Dot Files (Hidden Files): ls -a

By default, the ls program will not display any filenames that begin with a . (dot) character. Thus, if you use a file that you don't want to see each time you use ls, all you have to do is give it a name that begins with a dot. As we discussed in Chapter 14, such files are called DOTFILES or HIDDEN FILES. Most of the time, dotfiles are used by programs to hold configuration data or initialization commands. For example, all shells use dotfiles, as does the vi/Vim editor (see Figure 24-7).

Figure 24-7: Dotfiles used by the shells and by vi/Vim

Any file whose name begins with a . (dot) is called a dotfile or a hidden file. The ls program does not display the names of dotfiles unless you use the -a option.

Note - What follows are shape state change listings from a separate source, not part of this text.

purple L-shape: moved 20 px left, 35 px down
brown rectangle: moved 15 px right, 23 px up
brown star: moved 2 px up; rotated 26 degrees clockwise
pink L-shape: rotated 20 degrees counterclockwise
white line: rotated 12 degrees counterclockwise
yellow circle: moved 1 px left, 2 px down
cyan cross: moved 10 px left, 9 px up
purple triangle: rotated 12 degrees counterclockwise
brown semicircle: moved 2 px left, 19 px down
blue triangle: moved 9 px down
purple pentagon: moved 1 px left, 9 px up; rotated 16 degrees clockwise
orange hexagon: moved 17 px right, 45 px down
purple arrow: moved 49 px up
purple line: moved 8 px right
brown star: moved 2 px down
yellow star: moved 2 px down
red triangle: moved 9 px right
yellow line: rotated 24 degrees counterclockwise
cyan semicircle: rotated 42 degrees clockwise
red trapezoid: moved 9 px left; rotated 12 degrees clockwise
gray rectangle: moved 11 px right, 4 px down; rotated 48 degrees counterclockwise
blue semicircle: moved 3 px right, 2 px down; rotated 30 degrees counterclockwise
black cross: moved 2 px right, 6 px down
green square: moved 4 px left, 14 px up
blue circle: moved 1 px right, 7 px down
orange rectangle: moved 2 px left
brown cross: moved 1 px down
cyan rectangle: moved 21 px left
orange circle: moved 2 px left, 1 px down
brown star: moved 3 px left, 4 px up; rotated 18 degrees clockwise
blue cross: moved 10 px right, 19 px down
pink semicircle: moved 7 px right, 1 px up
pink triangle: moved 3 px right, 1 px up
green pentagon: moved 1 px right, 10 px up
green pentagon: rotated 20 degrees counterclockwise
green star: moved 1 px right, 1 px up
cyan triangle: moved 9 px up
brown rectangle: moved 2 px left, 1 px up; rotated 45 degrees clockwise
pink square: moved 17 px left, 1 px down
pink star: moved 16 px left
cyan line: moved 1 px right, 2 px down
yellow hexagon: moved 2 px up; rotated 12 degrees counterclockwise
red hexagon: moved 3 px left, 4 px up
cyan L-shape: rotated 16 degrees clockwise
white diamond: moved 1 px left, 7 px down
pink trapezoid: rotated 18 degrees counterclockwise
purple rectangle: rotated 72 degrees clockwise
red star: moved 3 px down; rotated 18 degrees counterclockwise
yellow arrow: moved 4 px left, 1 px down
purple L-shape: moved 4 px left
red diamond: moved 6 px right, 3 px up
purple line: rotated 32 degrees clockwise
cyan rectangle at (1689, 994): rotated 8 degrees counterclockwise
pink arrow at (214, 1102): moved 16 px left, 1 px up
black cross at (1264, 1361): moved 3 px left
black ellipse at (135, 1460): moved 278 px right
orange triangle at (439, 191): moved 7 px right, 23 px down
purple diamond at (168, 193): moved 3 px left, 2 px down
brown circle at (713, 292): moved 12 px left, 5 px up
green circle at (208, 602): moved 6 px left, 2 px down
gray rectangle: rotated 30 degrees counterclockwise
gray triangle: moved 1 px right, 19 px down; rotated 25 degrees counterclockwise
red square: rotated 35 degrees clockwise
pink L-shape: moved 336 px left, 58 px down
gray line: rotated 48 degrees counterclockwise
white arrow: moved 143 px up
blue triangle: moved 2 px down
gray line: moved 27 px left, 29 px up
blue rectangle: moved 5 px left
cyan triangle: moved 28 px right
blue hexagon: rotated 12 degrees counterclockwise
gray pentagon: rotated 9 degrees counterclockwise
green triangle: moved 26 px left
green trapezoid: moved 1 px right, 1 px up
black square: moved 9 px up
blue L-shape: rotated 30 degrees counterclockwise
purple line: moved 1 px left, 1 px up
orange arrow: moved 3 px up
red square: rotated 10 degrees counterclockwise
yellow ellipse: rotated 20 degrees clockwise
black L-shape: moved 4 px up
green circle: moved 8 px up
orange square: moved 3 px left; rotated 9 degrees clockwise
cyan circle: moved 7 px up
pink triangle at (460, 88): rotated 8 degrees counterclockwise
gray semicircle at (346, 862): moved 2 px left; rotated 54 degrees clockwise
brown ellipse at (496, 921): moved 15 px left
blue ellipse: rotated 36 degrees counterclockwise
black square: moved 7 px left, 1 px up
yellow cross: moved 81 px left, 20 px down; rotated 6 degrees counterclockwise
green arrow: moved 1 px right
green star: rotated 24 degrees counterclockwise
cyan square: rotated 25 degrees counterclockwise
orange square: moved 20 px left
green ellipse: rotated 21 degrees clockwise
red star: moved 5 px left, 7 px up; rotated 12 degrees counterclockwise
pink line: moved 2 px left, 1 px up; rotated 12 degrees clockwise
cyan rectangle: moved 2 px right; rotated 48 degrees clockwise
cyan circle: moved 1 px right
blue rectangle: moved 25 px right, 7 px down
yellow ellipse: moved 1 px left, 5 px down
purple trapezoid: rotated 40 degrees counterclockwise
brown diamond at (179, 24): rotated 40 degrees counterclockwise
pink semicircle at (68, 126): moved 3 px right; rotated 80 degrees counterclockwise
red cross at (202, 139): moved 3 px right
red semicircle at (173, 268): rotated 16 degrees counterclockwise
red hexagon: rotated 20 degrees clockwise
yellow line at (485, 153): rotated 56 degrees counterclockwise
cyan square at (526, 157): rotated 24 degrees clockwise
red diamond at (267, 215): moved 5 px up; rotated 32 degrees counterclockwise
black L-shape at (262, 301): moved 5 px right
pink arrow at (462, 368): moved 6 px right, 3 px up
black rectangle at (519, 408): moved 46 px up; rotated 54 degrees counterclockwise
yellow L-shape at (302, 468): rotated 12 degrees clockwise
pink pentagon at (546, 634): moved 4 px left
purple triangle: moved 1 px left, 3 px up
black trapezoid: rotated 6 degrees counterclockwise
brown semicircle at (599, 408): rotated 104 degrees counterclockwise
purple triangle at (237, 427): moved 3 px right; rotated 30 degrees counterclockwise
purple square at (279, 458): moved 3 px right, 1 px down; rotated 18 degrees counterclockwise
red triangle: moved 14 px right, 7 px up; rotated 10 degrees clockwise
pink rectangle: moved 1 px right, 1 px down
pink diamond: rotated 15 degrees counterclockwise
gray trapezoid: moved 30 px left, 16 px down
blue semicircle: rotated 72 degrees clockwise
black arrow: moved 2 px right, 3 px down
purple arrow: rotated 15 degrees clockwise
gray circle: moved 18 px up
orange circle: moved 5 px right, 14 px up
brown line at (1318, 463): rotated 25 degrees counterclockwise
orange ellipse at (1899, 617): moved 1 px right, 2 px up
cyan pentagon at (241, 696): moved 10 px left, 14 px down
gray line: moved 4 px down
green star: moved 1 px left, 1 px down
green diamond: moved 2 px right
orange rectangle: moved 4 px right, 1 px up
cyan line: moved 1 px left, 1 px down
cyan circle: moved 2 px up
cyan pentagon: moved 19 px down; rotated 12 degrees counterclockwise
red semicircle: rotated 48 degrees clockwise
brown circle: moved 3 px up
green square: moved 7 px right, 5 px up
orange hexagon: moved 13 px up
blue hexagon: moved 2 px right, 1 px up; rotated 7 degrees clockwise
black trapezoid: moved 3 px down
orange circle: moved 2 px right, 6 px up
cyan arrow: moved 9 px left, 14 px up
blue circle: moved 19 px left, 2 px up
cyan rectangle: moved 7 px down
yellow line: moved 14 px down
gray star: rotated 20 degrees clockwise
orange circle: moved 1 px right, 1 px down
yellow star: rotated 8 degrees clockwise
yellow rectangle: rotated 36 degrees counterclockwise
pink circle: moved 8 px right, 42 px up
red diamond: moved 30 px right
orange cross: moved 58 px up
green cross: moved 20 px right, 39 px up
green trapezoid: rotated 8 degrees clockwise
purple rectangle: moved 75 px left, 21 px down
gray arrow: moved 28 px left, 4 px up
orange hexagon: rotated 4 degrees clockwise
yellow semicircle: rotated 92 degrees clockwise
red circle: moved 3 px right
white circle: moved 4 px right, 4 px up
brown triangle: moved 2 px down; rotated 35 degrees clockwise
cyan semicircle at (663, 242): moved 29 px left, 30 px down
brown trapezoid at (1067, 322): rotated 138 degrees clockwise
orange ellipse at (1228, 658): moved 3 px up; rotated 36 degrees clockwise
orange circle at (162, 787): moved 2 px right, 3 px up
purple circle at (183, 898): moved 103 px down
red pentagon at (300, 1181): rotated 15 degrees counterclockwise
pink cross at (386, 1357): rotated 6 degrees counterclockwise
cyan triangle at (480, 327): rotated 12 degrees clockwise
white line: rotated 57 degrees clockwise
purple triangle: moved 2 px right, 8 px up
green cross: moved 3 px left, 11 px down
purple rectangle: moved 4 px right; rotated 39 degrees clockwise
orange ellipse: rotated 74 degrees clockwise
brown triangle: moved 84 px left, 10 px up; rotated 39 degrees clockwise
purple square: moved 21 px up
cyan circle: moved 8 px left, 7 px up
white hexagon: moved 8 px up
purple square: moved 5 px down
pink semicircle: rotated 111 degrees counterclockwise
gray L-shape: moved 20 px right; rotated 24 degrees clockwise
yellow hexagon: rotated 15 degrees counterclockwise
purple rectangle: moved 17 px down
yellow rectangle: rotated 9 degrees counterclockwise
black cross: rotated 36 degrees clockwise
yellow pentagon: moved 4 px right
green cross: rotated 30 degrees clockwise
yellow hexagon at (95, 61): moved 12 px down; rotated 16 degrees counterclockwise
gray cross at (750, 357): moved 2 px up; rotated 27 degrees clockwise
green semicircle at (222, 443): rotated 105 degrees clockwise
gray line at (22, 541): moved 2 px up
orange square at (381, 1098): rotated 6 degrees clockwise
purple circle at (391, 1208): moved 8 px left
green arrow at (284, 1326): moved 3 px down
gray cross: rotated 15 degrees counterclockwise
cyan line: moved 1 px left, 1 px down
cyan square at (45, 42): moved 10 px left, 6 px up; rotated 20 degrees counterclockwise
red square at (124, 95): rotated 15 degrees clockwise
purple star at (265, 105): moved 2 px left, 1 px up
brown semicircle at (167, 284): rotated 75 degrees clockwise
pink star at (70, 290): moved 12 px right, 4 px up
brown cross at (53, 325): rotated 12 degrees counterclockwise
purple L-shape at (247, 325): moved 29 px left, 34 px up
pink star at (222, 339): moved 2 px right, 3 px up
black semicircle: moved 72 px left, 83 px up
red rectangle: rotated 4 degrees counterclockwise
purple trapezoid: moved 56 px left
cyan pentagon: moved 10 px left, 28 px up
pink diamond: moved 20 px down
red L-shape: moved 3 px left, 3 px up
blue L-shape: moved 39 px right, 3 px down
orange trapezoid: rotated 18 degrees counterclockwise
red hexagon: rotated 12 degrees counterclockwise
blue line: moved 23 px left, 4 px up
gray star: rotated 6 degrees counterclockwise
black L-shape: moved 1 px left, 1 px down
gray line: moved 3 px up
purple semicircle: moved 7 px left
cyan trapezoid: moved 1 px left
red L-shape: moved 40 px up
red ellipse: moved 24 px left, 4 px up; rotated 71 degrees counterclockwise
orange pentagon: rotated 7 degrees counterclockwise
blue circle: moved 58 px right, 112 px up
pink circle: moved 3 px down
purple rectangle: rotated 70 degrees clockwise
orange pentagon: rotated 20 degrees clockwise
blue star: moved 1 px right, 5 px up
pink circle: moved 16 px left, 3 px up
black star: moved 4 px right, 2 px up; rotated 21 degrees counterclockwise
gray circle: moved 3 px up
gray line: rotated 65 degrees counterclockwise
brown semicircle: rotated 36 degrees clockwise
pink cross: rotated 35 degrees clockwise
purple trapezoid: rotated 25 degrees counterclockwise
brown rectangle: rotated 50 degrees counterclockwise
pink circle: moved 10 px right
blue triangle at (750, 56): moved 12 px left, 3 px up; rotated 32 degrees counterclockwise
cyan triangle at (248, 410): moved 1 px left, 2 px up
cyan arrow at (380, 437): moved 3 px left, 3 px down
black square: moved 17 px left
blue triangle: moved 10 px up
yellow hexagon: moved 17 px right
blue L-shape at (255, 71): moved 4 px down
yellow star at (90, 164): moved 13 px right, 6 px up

Dotfiles are most often used by programs to hold configuration data or initialization commands. Here, as examples, are the dotfiles used by the various shells and by the vi/Vim text editor.

Filename	Use
.bash_login	Login file: Bash
.bash_logout	Logout file: Bash
.bash_profile	Login file: Bash
.bashrc	Environment file: Bash
.cshrc	Environment file: C-Shell, Tcsh
.exrc	Initialization file: vi, Vim
.history	History file: Bash, Korn Shell, C-Shell, Tcsh
.login	Login file: C-Shell, Tcsh
.logout	Logout file: C-Shell, Tcsh
.profile	Login file: Bash, Korn Shell, Bourne Shell
.tcshrc	Environment file: Tcsh
.vimrc	Initialization file: Vim

To display the names of hidden files, you use ls with the -a (all files) option. For example, to see the names of your hidden files, change to your home directory and use ls -a:

cd
ls -a

Most likely, you will also see some directory names that start with a dot. Such directories are also hidden and you will not see them with ls unless you use the -a option.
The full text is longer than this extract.